▶ [DATASET EXTRACT]:
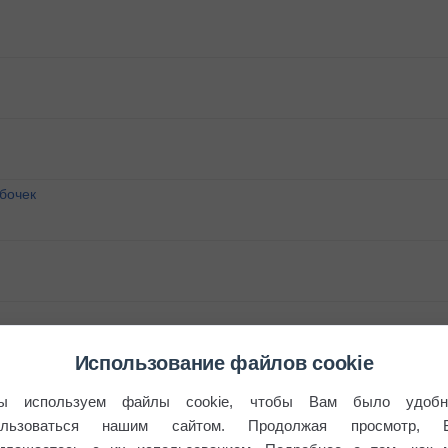
бочек
Использование файлов cookie
ы используем файлы cookie, чтобы Вам было удобн
ользоваться нашим сайтом. Продолжая просмотр,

▶ [PROBLEM REQUIREMENTS]: Where a line of the material holds the word "cookie", copy that line.

▶ [WRITTEN RESPONSE]:
Использование файлов cookie
ы используем файлы cookie, чтобы Вам было удобн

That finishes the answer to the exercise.